Cordyceps: A pulsão de morte com esporos

Vamos começar pelo óbvio: o fungo. O tal Cordyceps é uma metáfora deliciosa (e apodrecida) para a pulsão de morte. Ele invade, domina, corrompe — mas não por prazer, e sim porque é da natureza dele. Assim como a pulsão de morte em nós, que sabota o que está bom só pra lembrar que a festa sempre acaba.

Os infectados são sujeitos capturados pelo inconsciente mais cru: puro id, sem censura, sem ego, sem filtro. Eles não desejam, não pensam — só agem. É o que acontece quando o superego falha e a civilização desaba: o real escorre pelas frestas e se espalha feito mofo emocional.


Joel: O luto como prisão e espelho rachado

Joel é o arquétipo do pai em ruínas. Ele perdeu a filha no primeiro episódio, e ali nasceu o trauma-matriz. Desde então, tudo nele é defesa: a frieza, o silêncio, o cinismo. Ele não vive, sobrevive — como um ego em estado de alerta permanente.

Quando ele conhece Ellie, não é amor à primeira vista. É transferência. Ele projeta nela a filha morta, e ali começa o drama freudiano mais saboroso da série. Ellie não é só uma menina com imunidade — ela é a promessa inconsciente de redenção. E por isso mesmo, ele não consegue deixá-la ir. Joel escolhe salvar Ellie ao invés da humanidade. Ou seja: recusa o simbólico (a coletividade) em nome do imaginário (o amor pessoal). Freud aplaudiria de pé. Lacan diria: “claro, o desejo é do Outro, mas Joel tá pouco se lixando”.

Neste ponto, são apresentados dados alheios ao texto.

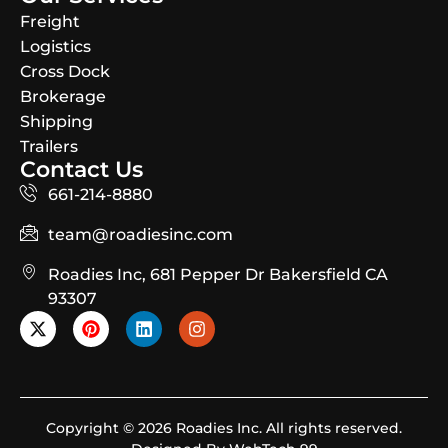
Freight
Logistics
Cross Dock
Brokerage
Shipping
Trailers
Contact Us
661-214-8880
team@roadiesinc.com
Roadies Inc, 681 Pepper Dr Bakersfield CA
93307
Copyright © 2026 Roadies Inc. All rights reserved.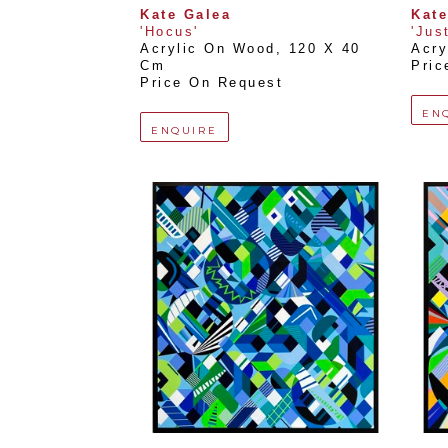
Kate Galea
Kate
'Hocus'
'Just
Acrylic On Wood
, 
120 X 40 
Acry
Cm
Pric
Price On Request
EN
ENQUIRE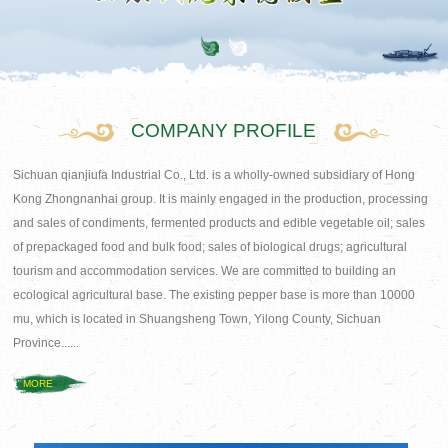
COMPANY PROFILE
Sichuan qianjiufa Industrial Co., Ltd. is a wholly-owned subsidiary of Hong
Kong Zhongnanhai group. It is mainly engaged in the production, processing
and sales of condiments, fermented products and edible vegetable oil; sales
of prepackaged food and bulk food; sales of biological drugs; agricultural
tourism and accommodation services. We are committed to building an
ecological agricultural base. The existing pepper base is more than 10000
mu, which is located in Shuangsheng Town, Yilong County, Sichuan
Province......
MORE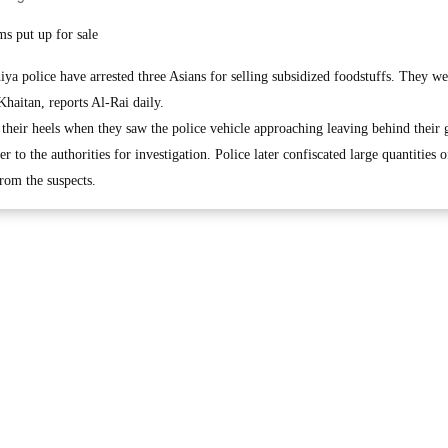
s put up for sale
police have arrested three Asians for selling subsidized foodstuffs. They we
Khaitan, reports Al-Rai daily.
 their heels when they saw the police vehicle approaching leaving behind their 
 to the authorities for investigation. Police later confiscated large quantities o
rom the suspects.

Ellie: A criança que precisa crescer no inferno

Ellie é o sujeito que se forma no caos. Não teve infância, não teve tempo pra neuroses normais. Tudo nela é precocidade psíquica e resiliência forçada. E ainda assim, deseja amar e ser amada. Uma órfã do afeto tentando fazer sentido no meio do apocalipse — ou seja, como todos nós, só que com mais tiroteios.

Ela carrega o peso do “salvadora possível”, o que a torna símbolo do Messias traumatizado. Mas diferente de Cristo, ela não quer salvar ninguém. Ela quer viver. E viver, no mundo da série, é resistir à tentação de virar monstro — seja infectado, seja um adulto com alma seca.


A relação Joel-Ellie: transferência, projeção e um baita nó

O vínculo entre Joel e Ellie é um caso clínico. Há identificação, substituição simbólica, amor objetal e uma dose cavalar de repressão emocional. Eles não se dizem “eu te amo”, mas se matam por isso. Porque amar, nesse mundo, é sinônimo de matar — matar o que ameaça, matar o que dói, matar até a chance de um futuro que não inclua o outro.

A grande virada é Joel matando todo um hospital pra não perder Ellie. É a vitória do gozo sobre a ética. Ele opta pelo amor neurótico ao invés do sacrifício civilizatório. Ou como diria Schopenhauer, ele escolheu a vontade cega em vez da resignação lúcida. Com direito a muito sangue.


O apocalipse é interno

The Last of Us não é sobre zumbis, nem sobre cura. É sobre o horror de continuar existindo mesmo depois de perder tudo que dava sentido à existência. É sobre o desejo que insiste — mesmo quando tudo ao redor pede pra desistir.

É uma carta de amor escrita com faca.